This is a really simple dish and the most important component is probably the freshness of the vegetables itself. Like most Chinese, I love choy sum or otherwise known as Chinese flowering cabbage (quite a mouthful!) - these green leafy vegetables are commonly sold in most Asian supermarkets so I don't think you will have trouble buying these. As its name implies, you can find tiny yellow 'flowers' in the vegetable and these have a mild taste with a slight crunchy texture. Simply stir-fried with garlic and a good dollop of abalone sauce, these are best served hot and with piping hot steamed rice!

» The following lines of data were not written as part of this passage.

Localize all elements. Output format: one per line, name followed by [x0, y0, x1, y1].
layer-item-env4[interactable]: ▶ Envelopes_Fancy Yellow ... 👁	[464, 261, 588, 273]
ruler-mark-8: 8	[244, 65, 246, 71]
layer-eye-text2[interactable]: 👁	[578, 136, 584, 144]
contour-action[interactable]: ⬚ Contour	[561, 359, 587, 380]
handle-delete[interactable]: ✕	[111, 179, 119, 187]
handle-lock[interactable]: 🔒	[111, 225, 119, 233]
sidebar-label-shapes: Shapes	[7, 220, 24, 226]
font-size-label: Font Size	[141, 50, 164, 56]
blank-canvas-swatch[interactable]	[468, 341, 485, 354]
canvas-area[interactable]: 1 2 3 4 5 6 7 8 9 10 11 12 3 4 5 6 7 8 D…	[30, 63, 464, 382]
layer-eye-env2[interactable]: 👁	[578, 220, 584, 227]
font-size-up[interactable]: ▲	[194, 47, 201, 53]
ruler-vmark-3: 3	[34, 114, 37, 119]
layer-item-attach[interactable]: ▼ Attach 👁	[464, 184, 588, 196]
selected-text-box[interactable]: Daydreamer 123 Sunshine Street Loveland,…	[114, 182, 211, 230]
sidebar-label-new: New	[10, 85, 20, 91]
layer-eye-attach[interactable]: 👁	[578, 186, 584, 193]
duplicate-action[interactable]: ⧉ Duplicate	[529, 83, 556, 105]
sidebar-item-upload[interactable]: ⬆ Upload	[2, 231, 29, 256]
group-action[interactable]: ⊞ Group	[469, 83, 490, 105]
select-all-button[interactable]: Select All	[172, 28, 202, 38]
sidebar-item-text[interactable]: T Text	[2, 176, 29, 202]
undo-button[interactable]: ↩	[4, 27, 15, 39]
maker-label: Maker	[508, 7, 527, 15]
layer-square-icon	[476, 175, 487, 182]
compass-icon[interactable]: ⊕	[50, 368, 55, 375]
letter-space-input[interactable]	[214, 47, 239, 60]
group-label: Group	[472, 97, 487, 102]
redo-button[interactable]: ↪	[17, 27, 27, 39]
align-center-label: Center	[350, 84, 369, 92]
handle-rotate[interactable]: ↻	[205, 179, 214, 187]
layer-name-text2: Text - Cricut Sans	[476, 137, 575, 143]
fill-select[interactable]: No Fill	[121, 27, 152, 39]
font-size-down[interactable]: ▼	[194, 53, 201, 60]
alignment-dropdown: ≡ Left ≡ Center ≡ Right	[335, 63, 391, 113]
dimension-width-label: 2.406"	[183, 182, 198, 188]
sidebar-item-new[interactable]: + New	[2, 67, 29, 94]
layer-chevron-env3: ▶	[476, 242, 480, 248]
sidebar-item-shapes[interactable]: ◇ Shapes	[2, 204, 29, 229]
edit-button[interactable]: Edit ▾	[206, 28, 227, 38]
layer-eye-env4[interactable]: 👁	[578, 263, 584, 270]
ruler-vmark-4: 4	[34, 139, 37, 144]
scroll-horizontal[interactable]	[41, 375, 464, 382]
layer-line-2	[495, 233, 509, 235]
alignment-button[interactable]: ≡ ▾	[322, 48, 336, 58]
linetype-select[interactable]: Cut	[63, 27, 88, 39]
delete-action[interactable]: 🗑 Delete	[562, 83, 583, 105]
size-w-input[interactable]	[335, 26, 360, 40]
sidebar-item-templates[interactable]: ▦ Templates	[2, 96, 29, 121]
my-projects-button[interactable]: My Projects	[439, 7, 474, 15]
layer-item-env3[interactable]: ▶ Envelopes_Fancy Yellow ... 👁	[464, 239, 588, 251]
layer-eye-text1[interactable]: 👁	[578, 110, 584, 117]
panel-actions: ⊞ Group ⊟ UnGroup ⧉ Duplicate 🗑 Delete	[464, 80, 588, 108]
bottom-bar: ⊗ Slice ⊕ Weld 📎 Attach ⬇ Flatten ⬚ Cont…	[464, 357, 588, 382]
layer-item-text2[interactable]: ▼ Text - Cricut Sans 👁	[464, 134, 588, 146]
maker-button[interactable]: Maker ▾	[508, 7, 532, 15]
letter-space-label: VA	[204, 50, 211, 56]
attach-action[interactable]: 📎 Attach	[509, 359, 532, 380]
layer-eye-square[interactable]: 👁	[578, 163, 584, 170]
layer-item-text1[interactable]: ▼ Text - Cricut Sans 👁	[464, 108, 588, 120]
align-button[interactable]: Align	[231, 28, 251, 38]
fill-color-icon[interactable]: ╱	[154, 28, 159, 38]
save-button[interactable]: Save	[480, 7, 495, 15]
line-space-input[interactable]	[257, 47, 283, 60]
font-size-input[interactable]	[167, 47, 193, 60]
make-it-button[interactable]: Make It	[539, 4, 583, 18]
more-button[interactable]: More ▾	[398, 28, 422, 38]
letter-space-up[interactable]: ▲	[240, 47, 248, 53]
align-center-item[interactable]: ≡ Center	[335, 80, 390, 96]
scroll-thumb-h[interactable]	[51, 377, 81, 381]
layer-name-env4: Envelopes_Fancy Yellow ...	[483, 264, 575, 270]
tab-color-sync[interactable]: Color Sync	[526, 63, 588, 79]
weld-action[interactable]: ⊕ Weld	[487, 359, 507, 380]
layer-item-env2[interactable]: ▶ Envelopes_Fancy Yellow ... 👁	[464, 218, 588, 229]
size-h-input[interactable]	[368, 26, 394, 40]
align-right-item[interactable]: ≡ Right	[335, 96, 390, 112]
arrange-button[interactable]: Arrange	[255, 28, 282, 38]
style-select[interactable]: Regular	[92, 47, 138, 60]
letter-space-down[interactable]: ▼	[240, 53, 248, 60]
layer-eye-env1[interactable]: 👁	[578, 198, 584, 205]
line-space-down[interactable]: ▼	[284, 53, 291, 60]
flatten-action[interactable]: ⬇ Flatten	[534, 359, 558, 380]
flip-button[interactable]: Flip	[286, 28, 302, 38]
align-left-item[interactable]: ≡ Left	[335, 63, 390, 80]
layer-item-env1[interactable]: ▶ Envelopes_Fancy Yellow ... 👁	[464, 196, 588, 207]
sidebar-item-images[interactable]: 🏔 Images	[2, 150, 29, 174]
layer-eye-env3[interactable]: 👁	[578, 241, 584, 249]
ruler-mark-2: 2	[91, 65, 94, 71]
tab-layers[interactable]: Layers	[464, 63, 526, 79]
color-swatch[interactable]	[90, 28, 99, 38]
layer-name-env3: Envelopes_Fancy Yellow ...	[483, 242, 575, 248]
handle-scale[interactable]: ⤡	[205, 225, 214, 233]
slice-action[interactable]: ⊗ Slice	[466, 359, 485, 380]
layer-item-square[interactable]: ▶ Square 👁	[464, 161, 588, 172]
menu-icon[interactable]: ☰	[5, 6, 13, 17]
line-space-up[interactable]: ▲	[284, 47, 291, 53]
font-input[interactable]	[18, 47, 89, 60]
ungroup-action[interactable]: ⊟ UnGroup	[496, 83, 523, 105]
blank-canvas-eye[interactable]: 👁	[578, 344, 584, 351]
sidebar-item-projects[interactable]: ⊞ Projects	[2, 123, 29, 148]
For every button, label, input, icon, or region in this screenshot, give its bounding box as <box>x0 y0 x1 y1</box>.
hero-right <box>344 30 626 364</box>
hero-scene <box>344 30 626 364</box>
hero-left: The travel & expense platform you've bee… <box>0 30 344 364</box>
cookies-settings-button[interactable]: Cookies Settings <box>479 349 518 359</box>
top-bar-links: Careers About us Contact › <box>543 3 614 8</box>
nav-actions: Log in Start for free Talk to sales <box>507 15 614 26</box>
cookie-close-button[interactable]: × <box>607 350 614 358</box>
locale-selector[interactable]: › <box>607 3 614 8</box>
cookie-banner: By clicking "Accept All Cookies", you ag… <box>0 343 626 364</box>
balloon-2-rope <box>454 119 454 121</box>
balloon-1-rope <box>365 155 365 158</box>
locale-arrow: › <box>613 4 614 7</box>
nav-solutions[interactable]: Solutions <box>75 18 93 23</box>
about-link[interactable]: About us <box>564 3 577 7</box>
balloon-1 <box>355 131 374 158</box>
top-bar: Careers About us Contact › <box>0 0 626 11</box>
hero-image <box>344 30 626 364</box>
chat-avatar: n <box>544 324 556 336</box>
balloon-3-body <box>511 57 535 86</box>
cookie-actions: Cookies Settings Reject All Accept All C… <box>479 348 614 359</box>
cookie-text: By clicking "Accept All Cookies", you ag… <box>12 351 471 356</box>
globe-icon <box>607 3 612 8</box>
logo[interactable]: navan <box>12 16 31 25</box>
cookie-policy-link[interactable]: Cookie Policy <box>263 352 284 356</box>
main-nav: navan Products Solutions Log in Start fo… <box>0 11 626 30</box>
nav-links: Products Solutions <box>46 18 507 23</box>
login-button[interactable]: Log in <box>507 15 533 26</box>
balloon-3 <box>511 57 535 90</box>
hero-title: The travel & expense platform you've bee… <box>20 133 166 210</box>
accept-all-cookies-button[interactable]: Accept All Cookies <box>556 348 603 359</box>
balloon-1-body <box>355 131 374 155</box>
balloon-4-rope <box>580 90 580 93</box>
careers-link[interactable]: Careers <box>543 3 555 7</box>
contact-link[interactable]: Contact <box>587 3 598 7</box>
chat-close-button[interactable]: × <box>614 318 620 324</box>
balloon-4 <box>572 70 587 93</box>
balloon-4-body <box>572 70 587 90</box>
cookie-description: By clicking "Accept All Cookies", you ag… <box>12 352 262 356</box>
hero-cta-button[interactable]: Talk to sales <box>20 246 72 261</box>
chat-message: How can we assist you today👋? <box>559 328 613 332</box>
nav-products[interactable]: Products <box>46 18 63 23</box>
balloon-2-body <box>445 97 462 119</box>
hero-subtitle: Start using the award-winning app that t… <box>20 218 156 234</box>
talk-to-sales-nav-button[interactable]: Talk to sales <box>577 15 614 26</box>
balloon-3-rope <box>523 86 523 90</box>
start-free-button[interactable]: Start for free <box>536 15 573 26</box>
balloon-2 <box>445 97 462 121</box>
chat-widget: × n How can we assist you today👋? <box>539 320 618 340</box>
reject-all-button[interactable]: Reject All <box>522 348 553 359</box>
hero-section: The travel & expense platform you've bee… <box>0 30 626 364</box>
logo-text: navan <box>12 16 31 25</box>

Thursday, September 24, 2015 | Labels: Vegetables, Vegetarian, Yuen Chun Recipes |
This recipe is part of my Yuen Chun Recipes.
1 bunch of fresh choy sum, rinsed and sliced to 3 inch pieces (blanched to soften)
5 cloves garlic, roughly chopped up
1 tablespoon Yuen Chun abalone sauce
1 teaspoon light soy sauce
Firstly, heat up wok until almost smoking. Add 3 tablespoons of oil. Swirl to coat. Turn heat to low and add garlic. Fry till fragrant. Add the soy sauce. Be careful not to let it splatter.
Turn heat to high and add in vegetables from earlier. Add sauce and stir fry on high heat for about 2 minutes, mixing everything together well. Serve hot with rice.